Linda M. Heywood is a historian at Boston University. (I believe her research focus is on south-central Africa and its relationship with the transAtlantic slave trade, and the cultural transformations that took place as a result of the interactions between the colonisers and indigenous peoples.) In Njinga of Angola, she’s written the biography of a 17th century African queen who came to prominence in the kingdom of Ndongo (now within modern-day Angola) just as the Portuguese were attempting to establish dominion over the region.
Njinga lived a long and interesting life. She inherited her royal position in her forties, although she had previously been active within the court of her brother, and participated in his diplomatic efforts with the Portuguese. (As an ambassador to the Portuguese authorities in Luanda, she accepted baptism, although during the course of her life she adapted her religious practices to suit her political needs — including a period where she rose to be a war-leader among a cultural/political group whose practices included cannibalism as well as human sacrifice.) She would go on to remain a powerful force in the region until her late seventies, before dying in her — as far as I can tell — early eighties. She was basically a woman who did not quit and appears to have been immensely astute as a war-leader, and very canny as a diplomat and a politician. Well, except perhaps for the matter of arranging the inheritance of her kingdom, but you can’t blame someone for not keeping things in order after they’re dead.
Njinga of Angola divides itself into seven chapters, an introduction, and an epilogue. The introduction, naturally enough, introduces the book, the evidence, and its limitations. The first chapter, “The Ndongo Kingdom and the Portuguese Invasion,” provides context and background for the Ndongo kingdom, its society and culture, and the changes it experienced for approximately a century prior to Njinga’s rise to prominence. The second chapter, “Crisis and the Rise of Njinga,” discusses the political and military crisis of the Ndongo realm, and how Njinga managed to succeed to royal power after her brother’s death.

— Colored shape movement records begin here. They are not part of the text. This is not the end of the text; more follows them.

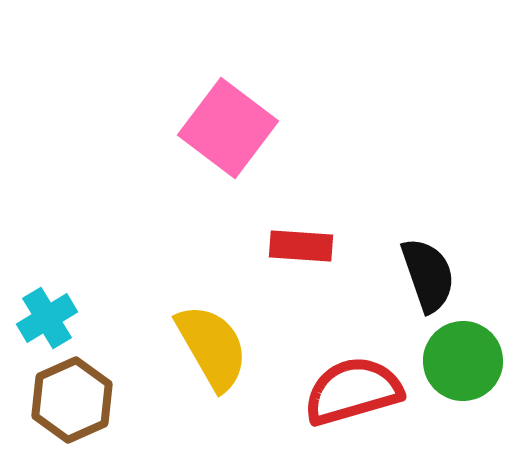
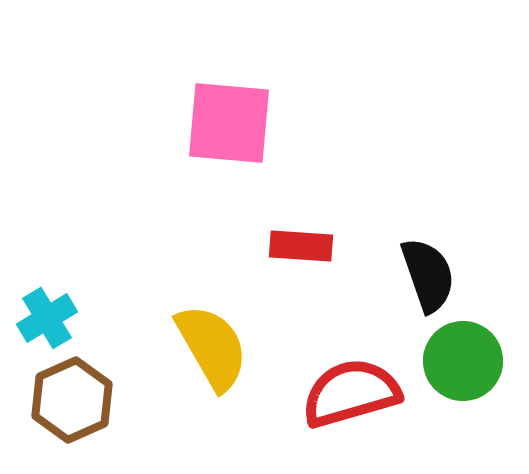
pink square: moved 1 px right, 5 px up; rotated 32 degrees counterclockwise
red semicircle: moved 2 px left, 2 px down
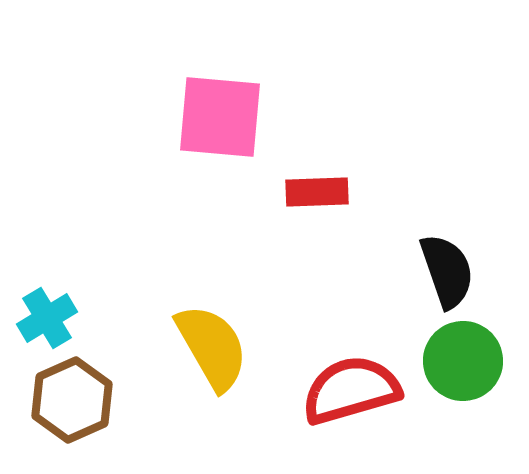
pink square: moved 9 px left, 6 px up
red rectangle: moved 16 px right, 54 px up; rotated 6 degrees counterclockwise
black semicircle: moved 19 px right, 4 px up
red semicircle: moved 3 px up
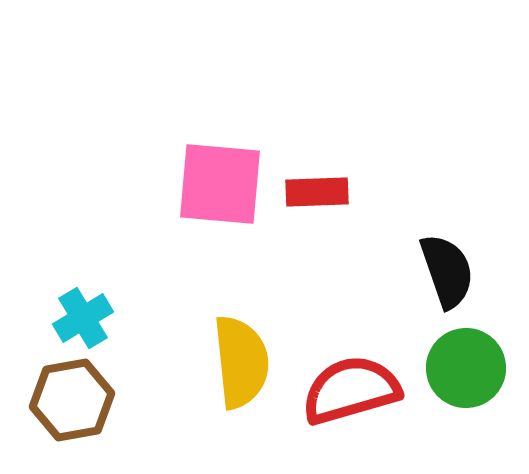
pink square: moved 67 px down
cyan cross: moved 36 px right
yellow semicircle: moved 29 px right, 15 px down; rotated 24 degrees clockwise
green circle: moved 3 px right, 7 px down
brown hexagon: rotated 14 degrees clockwise
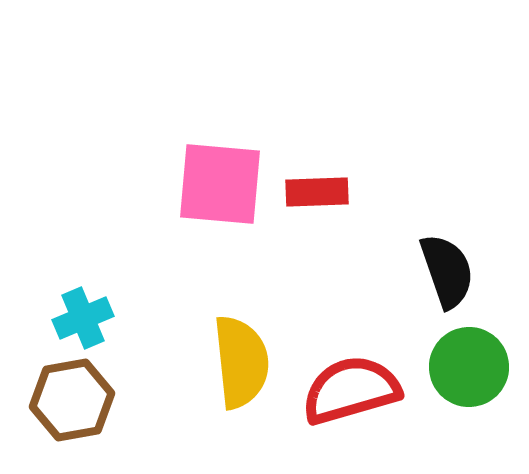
cyan cross: rotated 8 degrees clockwise
green circle: moved 3 px right, 1 px up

Subsequent chapters — “A Defiant Queen,” “Treacherous Politics,” “Warfare and Diplomacy,” and “A Balancing Act” — detail the next four decades of Njinga’s life. While the Portuguese succeed in dominating much of the territory of Ndongo, despite Njinga’s resistance, she never stops fighting to a) hold on to and/or reclaim her royal power and b) retrieve her sisters from the Portuguese, after they are captured. Heywood details Njinga’s political manoeuvres and alliances, including the period of her life when she becomes an Imbangala war-leader, participating in their rites and rituals. She uses the forces, and the reputation, which she develops, in order to take over the region of Matamba and prosecute her war to reclaim her Ndongan royal authority. Heywood details how, at the close of Njinga’s life, she moves towards a more diplomatic and accommodating praxis, using religious diplomacy, utilising certain missionaries to help reframe her relationship with the Portuguese, and making overtures to the Pope in order to have her authority recognised.
This biography of Njinga is a fascinating examination of a woman who the Portuguese colonisers saw as a “devil queen,” and of her context. It brought home to me just how much I don’t know how the history of Atlantic Africa. While the writing is at times a little dry, the contents are anything but: and on the whole, the book is worth the effort involved in reading it.